How is Statistical Models Programmed and Tested for retail Forex?

 
How is Statistical Models programmed and tested for retail Forex? I cannot find the answer to this simple question anywhere on-line. I cannot even get a direct answer for a definition of Statistical Models in FOREX. Somebody who know how this strategy works please help.. I'm begging you...Lol.
 

Your question is not well stated!

 

Obviously because I don't know what it is. The term is thrown around here every now and then. Example: "is it based on Statistical Models". After researching this, it could only be one of 2 things. A) System is based on historical testing Odds based systems. Meaning it's got good Maximum Draw-downs, Profit-Factor, Standard Deviation, MAE/MFE, Sterling Ratio, Z-Score, Expectation, ROI, ROR, the list goes on to #-Non-Sense.

 

Or B) they're referring to a type of model like the "Black–Scholes Model". Where you have a Basket of Currencies and looking to capitalize on Mis-Pricing between them. This type of trading strategy is used mostly in Futures, and Advanced Markets and someone trying to explain it here is beyond the scope of this forum. However, I would have at least liked someone to clarify if it's (A) or (B). What comes to your mind when you hear "Statistical Models"?

 

well here is an example of what a statistical model based trading system is for me. numbers a totaly fiktive so dont try to trade whit them.

you make some statistical investigations and find out that:

if 3 following candles goes in the same direction and the last one's range is smaller that the range of the candles bevor, then in 7 out of 10 times the price will change directions

if price is below 20SMA the price goes int 51% of the time in the directions to the 20SMA

so now you combine this two rules and trade only when they are all true.

.

.in this case you are only trading statisitcal data, no indicator nothing...

 
zzuegg:

well here is an example of what a statistical model based trading system is for me. numbers a totaly fiktive so dont try to trade whit them.

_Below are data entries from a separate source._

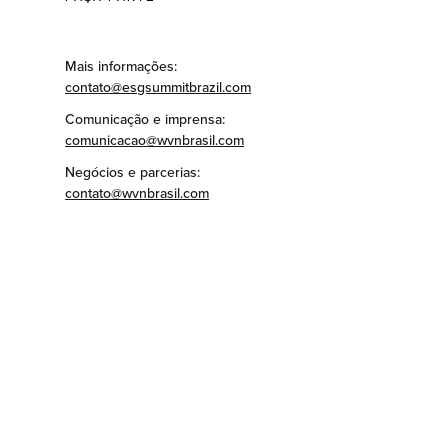
Mais informações:
contato@esgsummitbrazil.com
Comunicação e imprensa:
comunicacao@wvnbrasil.com
Negócios e parcerias:
contato@wvnbrasil.com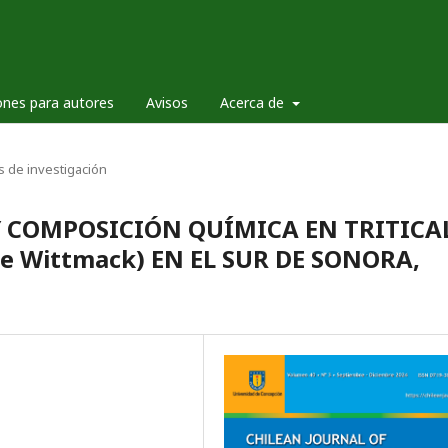
ones para autores
Avisos
Acerca de
os de investigación
Y COMPOSICIÓN QUÍMICA EN TRITICA
le Wittmack) EN EL SUR DE SONORA,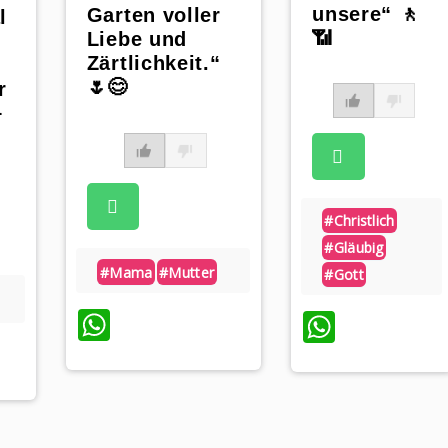
unsere“ 🚶
Garten voller
l
📶
Liebe und
Zärtlichkeit.“
🌷😊
r

#christlich
#gläubig
#mama
#mutter
#gott
WhatsApp
Whats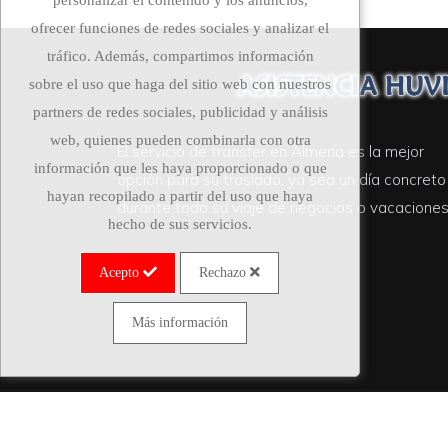
personalizar el contenido y los anuncios,
ofrecer funciones de redes sociales y analizar el
tráfico. Además, compartimos información
sobre el uso que haga del sitio web con nuestros
partners de redes sociales, publicidad y análisis
web, quienes pueden combinarla con otra
El servicio de
transfer en Almería
es la mejor
información que les haya proporcionado o que
opción para su traslado, ya sea un día concreto
hayan recopilado a partir del uso que haya
durante todo su viaje de negocios o vacaciones
hecho de sus servicios.
Acepto
Rechazo
Más información
Copyright ©2022-2026 | Web realizada por
VIS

you make some statistical investigations and find out that:

if 3 following candles goes in the same direction and the last one's range is smaller that the range of the candles bevor, then in 7 out of 10 times the price will change directions

if price is below 20SMA the price goes int 51% of the time in the directions to the 20SMA

so now you combine this two rules and trade only when they are all true.

.

.in this case you are only trading statisitcal data, no indicator nothing...



Ah, thanks allot zzuegg. Thats sounds like Candle, Elliot Wave or Fibonacci type trading. Only you're creating your own algorithm based on your observation and then Odds. It's all just Filters to my ear. I would only invest time programming and testing such systems if the Time Tested and Popular systems like Candles and Waves do not pan out. This is No secret weapon lol... just the same old same old.
 
ubzen:


Ah, thanks allot zzuegg. Thats sounds like Candle, Elliot Wave or Fibonacci type trading. Only you're creating your own algorithm based on your observation and then Odds. It's all just Filters to my ear. I would only invest time programming and testing such systems if the Time Tested and Popular systems like Candles and Waves do not pan out. This is No secret weapon lol... just the same old same old.
in my opinion it is the same as curve fitting, the assumtion that future markets will behave as same as past one have to be true in order that this system works
 

By definition, curve fitting IS statistical.

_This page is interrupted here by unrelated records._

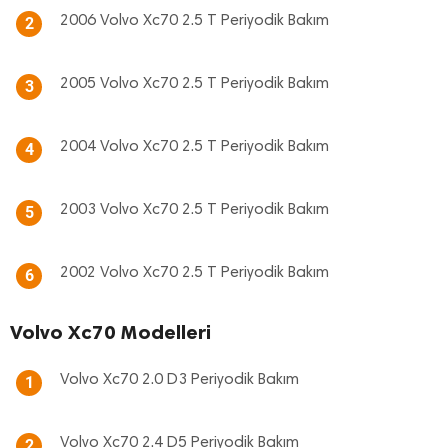
2006 Volvo Xc70 2.5 T Periyodik Bakım
2
2005 Volvo Xc70 2.5 T Periyodik Bakım
3
2004 Volvo Xc70 2.5 T Periyodik Bakım
4
2003 Volvo Xc70 2.5 T Periyodik Bakım
5
2002 Volvo Xc70 2.5 T Periyodik Bakım
6
Volvo Xc70 Modelleri
Volvo Xc70 2.0 D3 Periyodik Bakım
1
Volvo Xc70 2.4 D5 Periyodik Bakım
2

Each day you put the key in the ignition and start the car. One day the car doesn't start so you take the bus. When you get back home and put the key in the ignition do you expect the car to start? Of course not. Past events are indicative of future ones (on average.) On average IS statistical.

 

Let me take the devils advocate for a second. I'm gonna make the bold statement and say technical analysis is reduced to finding statistical relationships which held true in the past. No one in their right mind is going to trade a system which have text book coordinates for Indicators/Oscillators but fails in back-tests. They're going to optimize it until it yields positive returns. Money and Trade management alone cannot make a non-profitable system profitable. Whats the justification behind any Indicators/Oscillators. IMO Nothing but coincidence on historical data.

 

Anyone advocating against curve-fitting is not far from advocating against Technical Analysis. Fundamental Analysis is not an exact science either. Allot of times News goes one way and the price goes the other. Guess it all comes down to probabilities because no one can define what constitute a curve fit. All we can say is the more filters the more fitted.